Samsung 870 QVO 4TB SATA SSD-s: how are they doing after 4 years of use?

77 points by furkansahin 3 days ago

matharmin 13 hours ago

> Overall, I haven’t seen many issues with the drives, and when I did, it was a Linux kernel issue.

Reading the linked post, it's not a Linux kernel issue. Rather, the Linux kernel was forced to disable queued TRIM and maybe even NCQ for these drives, due to issues in the drives.

happyPersonR 5 hours ago

Hopefully there are drives that don’t have that issue?

Prunkton 12 hours ago

Since it’s kind of related, here’s my anecdote/data point on the bit rot topic: I did a 'btrfs scrub' (checksum) on my two 8 TB Samsung 870 QVO drives. One of them has been always on (10k hours), while the other hasn’t been powered on a single time in 9 months and once in 16 months.

No issues were found on either of them.

diggan 11 hours ago

How much have been written to each of them across their lifetime?
- Prunkton 11 hours ago
  
  very little, about 25 TB written on the always-on one. The offline one just does diffs, so probably <12 TB. Both are kind of data dumps, which is outside their designed use case. That's why I included data integrity checks in my backup script before the actual rsync backup runs. But again no issues so far
modzu 8 hours ago

if only i could trust btrfs scrub

tracker1 7 hours ago

My 3 of the first SATA SSDs are still in use from over a decade ago... I first had them in my home server as OS and Cache drives respectively, they later went into desktop use for a couple years when the server crashed and I replaced it with a mini pc that was smaller, faster and quieter. Then they eventually wound up in a few desk-pi cases with RPi 4 8GB units, and I handed them off to a friend a couple months ago. They're all still working and only 1 error between the 3 of them. IIRC, all 240gb crucial drives from early 2010's.

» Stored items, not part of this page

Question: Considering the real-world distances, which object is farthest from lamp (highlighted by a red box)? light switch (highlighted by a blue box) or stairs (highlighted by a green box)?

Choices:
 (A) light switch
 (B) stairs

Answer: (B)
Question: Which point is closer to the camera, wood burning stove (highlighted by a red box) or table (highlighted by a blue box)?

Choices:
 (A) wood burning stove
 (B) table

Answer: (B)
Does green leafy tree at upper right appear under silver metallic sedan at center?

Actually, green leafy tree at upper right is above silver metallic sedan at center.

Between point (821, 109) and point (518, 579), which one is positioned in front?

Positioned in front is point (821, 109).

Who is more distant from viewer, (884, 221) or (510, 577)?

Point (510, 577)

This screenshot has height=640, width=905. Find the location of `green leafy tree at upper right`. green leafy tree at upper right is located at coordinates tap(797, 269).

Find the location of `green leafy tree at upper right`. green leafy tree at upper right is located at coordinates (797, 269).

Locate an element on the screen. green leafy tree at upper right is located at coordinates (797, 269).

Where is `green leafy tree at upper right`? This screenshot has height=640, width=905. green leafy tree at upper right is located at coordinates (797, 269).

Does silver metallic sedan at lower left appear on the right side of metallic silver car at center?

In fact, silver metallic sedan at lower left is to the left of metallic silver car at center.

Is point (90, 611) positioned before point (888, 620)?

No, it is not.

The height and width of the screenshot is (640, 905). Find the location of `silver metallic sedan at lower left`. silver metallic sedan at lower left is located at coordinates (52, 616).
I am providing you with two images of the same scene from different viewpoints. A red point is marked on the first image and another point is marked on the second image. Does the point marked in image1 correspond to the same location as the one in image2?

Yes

I've never had any spinning drives come close to that level of reliability. I've only actually had one SSD or NVME fail, and that's the first gen Intel drive in my desktop that had a firmware bug and one day showed up as an 8mb empty drive. It was a 64gb unit and I was so impressed by the speed, but tired of symlinking directories to the HDD for storage needs I just bumped to 240gb+ models and never looked back.

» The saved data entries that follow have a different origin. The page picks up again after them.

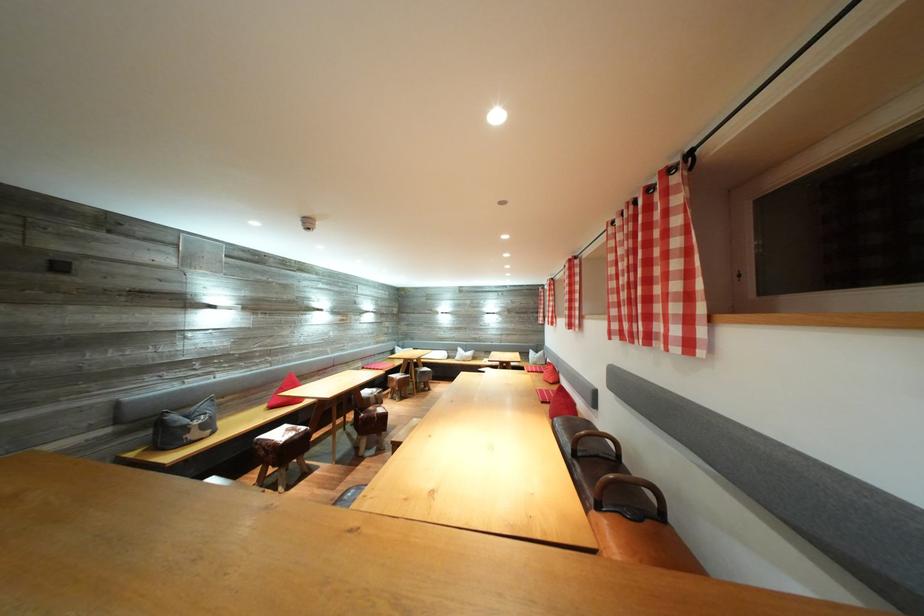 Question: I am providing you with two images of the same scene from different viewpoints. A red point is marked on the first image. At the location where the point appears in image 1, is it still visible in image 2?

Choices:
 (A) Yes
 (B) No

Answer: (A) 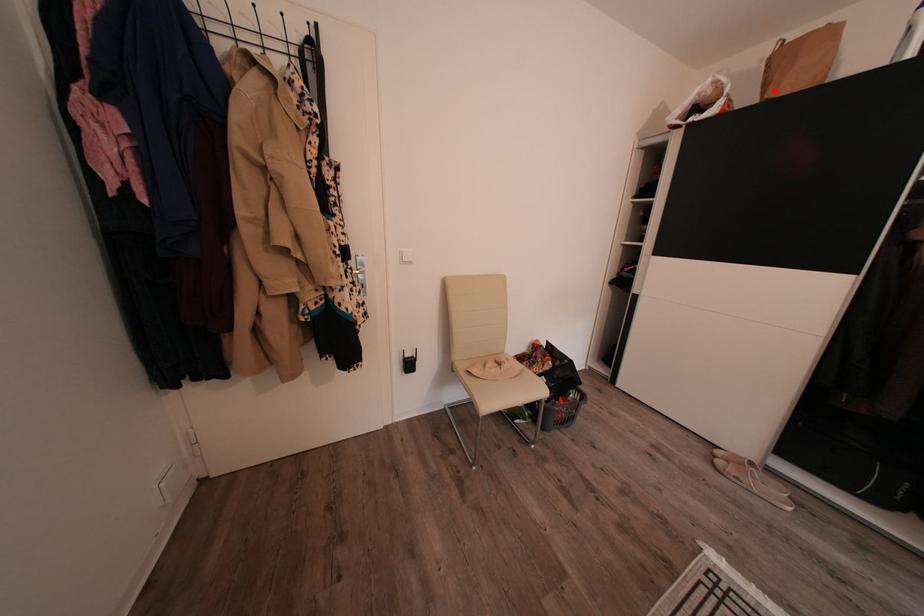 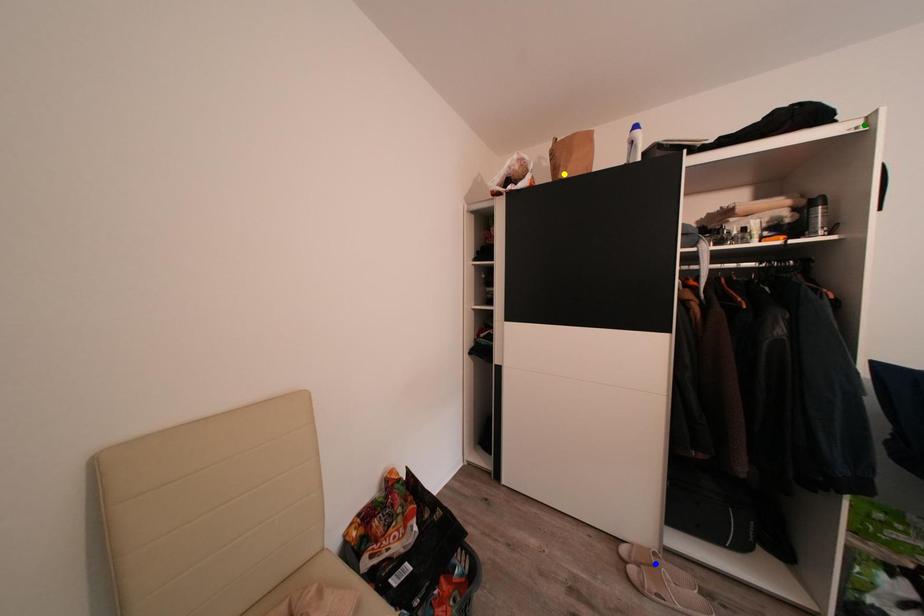 Question: I am providing you with two images of the same scene from different viewpoints. A red point is marked on the first image. You are given multiple points on the second image. Which spot in image 2 lines up with the point in image 1?

Choices:
 (A) green point
 (B) blue point
 (C) yellow point

Answer: (C) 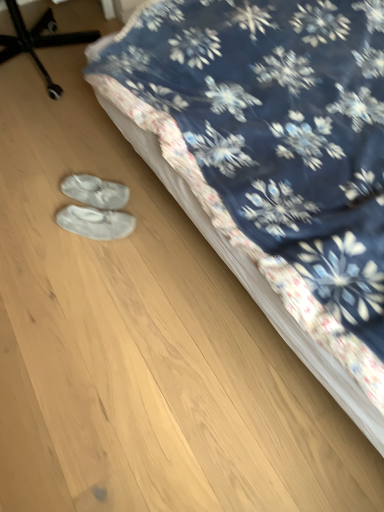 This screenshot has height=512, width=384. What are the coordinates of `free space in front of white suede slippers at lower center, which is the second footwear from top to bottom` in the screenshot? It's located at (91, 268). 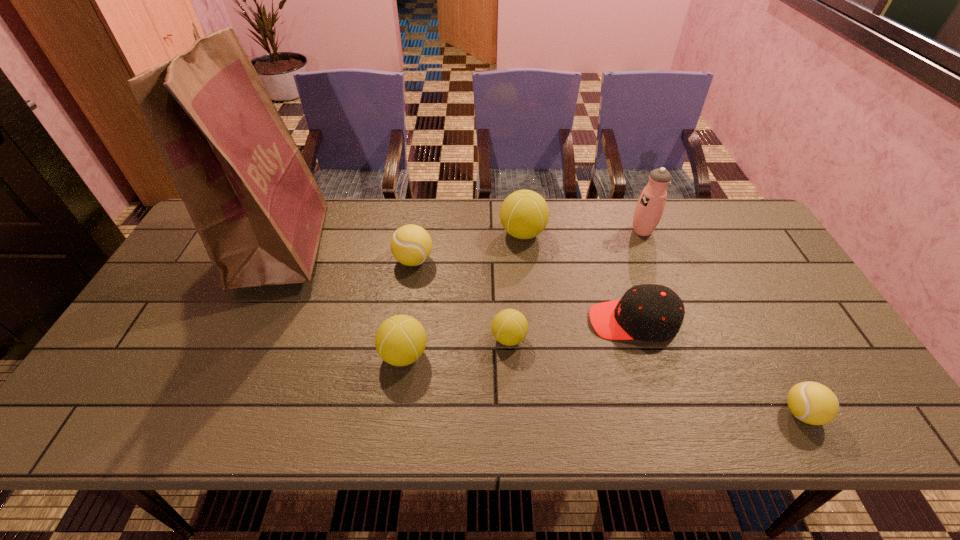 Locate an element on the screen. This screenshot has width=960, height=540. blank space that satisfies the following two spatial constraints: 1. on the back side of the third tallest object; 2. on the left side of the bigger yellow tennis ball is located at coordinates (418, 233).

At what (x,y) coordinates should I click in order to perform the action: click on vacant space that satisfies the following two spatial constraints: 1. on the back side of the rightmost tennis ball; 2. on the front-facing side of the cap. Please return your answer as a coordinate pair (x, y). Image resolution: width=960 pixels, height=540 pixels. Looking at the image, I should click on (752, 321).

Currently using a Corsair MP700 Pro drive (gen 5 nvme) in my desktop. Couldn't be happier... Rust and JS projects build crazy fast.

vardump 2 days ago

I wonder how long those drives can be powered off before they lose the data. And until they lose all functionality when the critical bookkeeping data disappears.

magicalhippo 2 days ago

This would depend on how worn they are. Here's an article describing a test a YouTuber did[1] that I watched some time ago. The worn drives did not fare that well, while the fresh ones did ok. Those were TLC drives though, for QLC I expect the result is overall much worse.
[1]: https://www.tomshardware.com/pc-components/storage/unpowered...
- 0manrho 2 days ago
  
  I remember that post. Typical Tom's quality (or lack there of).
  The only insight you can gleam from that is that bad flash is bad, and worn bad flash is even worse, and that's frankly a stretch given the lack of sample sizes or a control group.
  The reality is that its non trivial to determine data retention/resilience in a powered off state, at least as it pertains to a coming to a useful and reasonably accurate generalism of "X characteristics/features result in poor data retention/endurance when powered off in Y types of devices," and being able to provide the receipts to back that up. There are far more variables than most people realize going on under the hood with flash and how different controllers and drives are architected(hardware) and programmed(firmware). Thermal management is a huge factor that is often overlooked or misunderstood and that has substantial impact on flash endurance (and performance). I could go into more specifics if interested (storage at scale/speed is my bread and butter), but this post is long enough.
  All that said, the general mantra remains true: more layers per cell generally means data per cell is more fragile/sensitive, but that's generally in the context of write cycle endurance.
  - ffsm8 13 hours ago
    
    First time I hear such negativity about tomshardware but the only time I actually looked at one of their tests in detail was with their series that tests for burn-in for consumer OLED TVs and displays. But the other reviews I glances at in that contexts looked pretty solid from a casual glance
    Can you elaborate wrt the reason for your critique considering they're pretty much just testing from the perspective of the consumer? I thought their explicit goal is not to provide highly technical analysis and niche preferences but instead look at it for John Doe that's thinking about buying X, and what it would mean for his usecases. From my mental model of that perspective, they're reporting was pretty spot on and not shoddy, but I'm not an expert on the topic
    
    magicalhippo 12 hours ago
    
    The article I linked to is basically just a very basic retelling of the video by some YouTuber. I decided to link to it as I prefer linking to text sources rather than videos.
    The video isn't perfect, but I thought it had some interesting data points regardless.
    
    AdrianB1 12 hours ago
    
    As someone that I read Tom's since it was ran by Thomas, I found the quality of the articles a lot lower than almost 30 years ago. I don't remember when I stopped checking it daily, but I guess it is over 15 years ago.
    Maybe the quality looks good to you, but maybe you don't know what it used to be 25 years ago to compare to. Maybe it is a problem of wrong baseline.
  - tart-lemonade 4 hours ago
    
    > I could go into more specifics if interested (storage at scale/speed is my bread and butter), but this post is long enough.
    I would read an entire series of blog posts about this.
  - Eisenstein 9 hours ago
    
    > I could go into more specifics if interested (storage at scale/speed is my bread and butter), but this post is long enough.
    I would love this.

Havoc 13 hours ago

Have had enough consumer SSDs fail on me that I ended up building a NAS with mirrored enterprise ones...but 2nd hand ones. Figured between mirrored and enterprise that's an OK gamble.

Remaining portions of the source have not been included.